Craniosynostosis is a rare type of birth defect where a baby is born with an abnormally shaped skull or develops one during growth. This is because the normal development of the skull is disrupted.

The human skull

Many people think of the human skull as a single section of bone that is similar to the shell of an egg. However, the skull is more like a football. It consists of a number of plates of bone that fit together to create a sphere.

In between the plates of bone are narrow openings called sutures. The sutures give the bone plates flexibility so that the skull is able to grow along with the brain. This is important because the human brain grows rapidly following birth, literally doubling in size during the first three years of life, and the skull must grow to accommodate this growth.

After the skull and brain have grown to their full adult size, the sutures fuse together to create a single structure of bone. However, in cases of craniosynostosis, one or more sutures fuse together before birth or shortly afterwards.

The premature fusion means that the skull is unable to grow in the affected areas. When one area of the skull is prevented from growing, other areas may "over grow" to compensate and to limit the pressure that is developing around the brain. A lack of growth in some areas and compensatory growth in other areas will result in an altered head shape.

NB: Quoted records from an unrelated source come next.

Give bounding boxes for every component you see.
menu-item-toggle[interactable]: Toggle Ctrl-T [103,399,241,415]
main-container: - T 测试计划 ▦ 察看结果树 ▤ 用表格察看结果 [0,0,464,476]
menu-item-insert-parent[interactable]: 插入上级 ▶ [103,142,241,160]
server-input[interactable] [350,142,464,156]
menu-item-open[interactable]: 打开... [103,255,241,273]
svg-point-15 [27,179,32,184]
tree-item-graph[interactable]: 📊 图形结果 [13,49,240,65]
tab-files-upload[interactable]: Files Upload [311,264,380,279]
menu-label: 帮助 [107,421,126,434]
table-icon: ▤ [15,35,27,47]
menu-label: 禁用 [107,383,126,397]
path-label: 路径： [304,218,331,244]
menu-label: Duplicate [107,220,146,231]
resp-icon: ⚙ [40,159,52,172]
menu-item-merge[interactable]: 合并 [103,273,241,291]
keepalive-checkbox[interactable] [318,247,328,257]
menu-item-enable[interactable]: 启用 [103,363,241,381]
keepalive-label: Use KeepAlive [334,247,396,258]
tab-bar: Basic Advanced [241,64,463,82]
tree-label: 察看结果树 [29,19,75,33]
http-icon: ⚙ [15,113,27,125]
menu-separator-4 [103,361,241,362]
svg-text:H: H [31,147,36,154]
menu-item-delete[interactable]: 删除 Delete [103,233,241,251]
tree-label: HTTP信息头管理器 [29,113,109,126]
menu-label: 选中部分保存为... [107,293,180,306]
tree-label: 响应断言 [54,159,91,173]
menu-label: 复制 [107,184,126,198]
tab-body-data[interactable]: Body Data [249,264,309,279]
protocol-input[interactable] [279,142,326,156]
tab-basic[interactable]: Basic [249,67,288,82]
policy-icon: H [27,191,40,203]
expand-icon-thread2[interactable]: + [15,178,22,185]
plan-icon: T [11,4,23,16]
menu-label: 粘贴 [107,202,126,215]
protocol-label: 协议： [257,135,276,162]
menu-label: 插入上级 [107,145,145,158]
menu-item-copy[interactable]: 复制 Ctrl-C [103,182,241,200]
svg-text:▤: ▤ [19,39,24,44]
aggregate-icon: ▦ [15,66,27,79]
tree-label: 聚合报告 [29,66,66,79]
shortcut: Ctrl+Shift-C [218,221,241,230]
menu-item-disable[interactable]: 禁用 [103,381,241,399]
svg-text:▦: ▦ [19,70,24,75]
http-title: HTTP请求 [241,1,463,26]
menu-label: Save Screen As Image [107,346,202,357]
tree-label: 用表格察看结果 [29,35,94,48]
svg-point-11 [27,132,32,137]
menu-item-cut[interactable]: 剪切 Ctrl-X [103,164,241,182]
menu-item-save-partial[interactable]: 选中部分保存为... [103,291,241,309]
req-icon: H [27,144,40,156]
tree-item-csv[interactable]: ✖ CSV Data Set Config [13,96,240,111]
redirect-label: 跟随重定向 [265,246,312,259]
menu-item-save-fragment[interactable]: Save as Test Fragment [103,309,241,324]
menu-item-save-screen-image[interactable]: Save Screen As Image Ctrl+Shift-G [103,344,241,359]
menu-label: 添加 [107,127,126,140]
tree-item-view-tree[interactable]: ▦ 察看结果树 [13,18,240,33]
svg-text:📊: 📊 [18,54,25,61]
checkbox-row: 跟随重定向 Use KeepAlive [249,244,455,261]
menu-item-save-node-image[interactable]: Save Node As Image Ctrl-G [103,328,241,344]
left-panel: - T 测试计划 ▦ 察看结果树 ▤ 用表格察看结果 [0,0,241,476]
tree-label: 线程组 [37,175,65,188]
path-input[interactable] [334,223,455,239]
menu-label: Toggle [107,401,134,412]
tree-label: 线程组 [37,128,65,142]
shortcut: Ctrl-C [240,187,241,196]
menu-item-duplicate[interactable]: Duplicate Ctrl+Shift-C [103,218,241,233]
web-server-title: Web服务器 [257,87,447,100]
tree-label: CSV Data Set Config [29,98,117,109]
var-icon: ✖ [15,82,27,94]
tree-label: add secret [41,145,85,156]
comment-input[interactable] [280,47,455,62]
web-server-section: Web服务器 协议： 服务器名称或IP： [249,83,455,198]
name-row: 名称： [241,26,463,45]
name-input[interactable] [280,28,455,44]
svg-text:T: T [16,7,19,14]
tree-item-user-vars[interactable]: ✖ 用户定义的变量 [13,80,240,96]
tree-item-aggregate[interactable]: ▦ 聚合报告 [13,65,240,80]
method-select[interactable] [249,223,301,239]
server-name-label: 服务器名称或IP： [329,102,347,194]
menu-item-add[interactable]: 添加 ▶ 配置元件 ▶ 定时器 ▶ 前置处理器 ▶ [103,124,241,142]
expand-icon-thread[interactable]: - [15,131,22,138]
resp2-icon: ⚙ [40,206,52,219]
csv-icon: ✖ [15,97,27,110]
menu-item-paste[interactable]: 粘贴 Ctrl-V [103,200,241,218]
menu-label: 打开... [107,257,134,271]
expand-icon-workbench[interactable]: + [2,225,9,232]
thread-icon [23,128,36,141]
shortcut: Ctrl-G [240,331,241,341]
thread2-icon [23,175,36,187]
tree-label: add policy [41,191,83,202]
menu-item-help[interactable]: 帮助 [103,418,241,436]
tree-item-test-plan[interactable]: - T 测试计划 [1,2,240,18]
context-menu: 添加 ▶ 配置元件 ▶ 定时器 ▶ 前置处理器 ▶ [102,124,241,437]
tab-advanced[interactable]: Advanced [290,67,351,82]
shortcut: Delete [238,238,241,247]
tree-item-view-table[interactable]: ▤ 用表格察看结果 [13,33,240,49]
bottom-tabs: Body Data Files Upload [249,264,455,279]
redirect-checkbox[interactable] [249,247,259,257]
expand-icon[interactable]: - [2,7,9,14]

Syndromic and nonsyndromic

Craniosynostosis can either be:

  • syndromic - where the condition is one of a number of birth defects to affect a child
  • nonsyndromic - where the condition develops in isolation and the child has no other birth defects

How common is craniosynostosis?

Craniosynostosis is a rare condition. It is estimated that one in every 1,800 to 3,000 children is born with the condition. Three out of every four cases affect boys.

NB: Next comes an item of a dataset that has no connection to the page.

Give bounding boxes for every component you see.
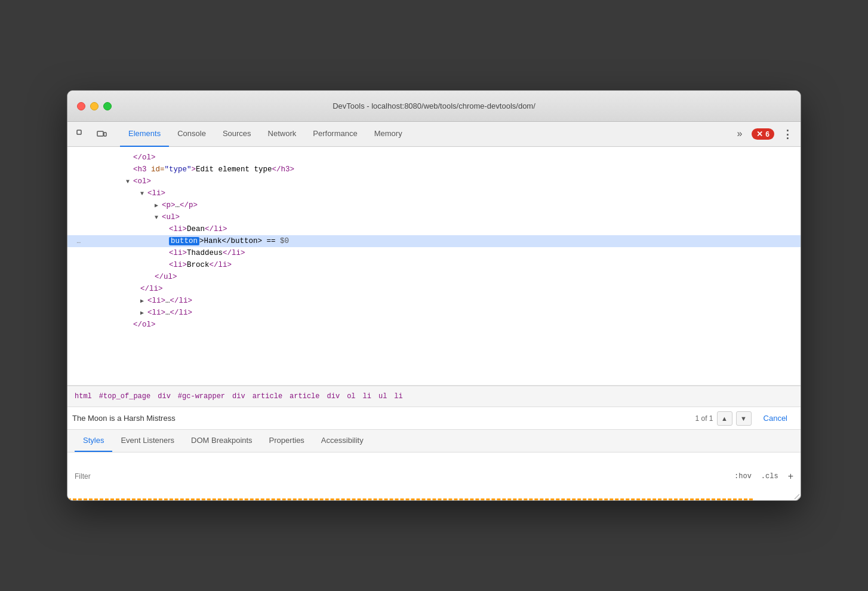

Nonsyndromic craniosynostosis is the most common form of the condition, accounting for 80%-95% of all cases. The cause of nonsyndromic craniosynostosis is unknown.

There are more than 150 different syndromes that can cause syndromic craniosynostosis, all of which are very rare. A syndrome describes a range of different symptoms that are all related to a common cause, which is usually (but not always) genetic.

Syndromes that can cause craniosynostosis include:

  • Apert's syndrome, which affects one in every 10,000 children and disrupts the normal growth of bone before birth, resulting in deformities of the head, hands, feet and face
  • Crouzon syndrome, which affects one in every 60,000 children and disrupts the normal growth of bone in both the skull and the face, often resulting in severe facial disfigurement
  • Pfeiffer syndrome, which affects one in every 100,000 children and disrupts bone growth, resulting in deformities of the head and face; it also causes big toes, wide thumbs and webbed hands and feet
  • Saethre-Chotzen, a condition of unknown origin that affects around in 1 every 50,000 births and can cause a wide range of disfigurements, including facial defects

Intracranial pressure (ICP)

Craniosynostosis does not just pose a cosmetic problem, it can also lead to health and developmental problems in the medium to long term. This is because without treatment there will not be enough room for the infant's brain to develop as they get older.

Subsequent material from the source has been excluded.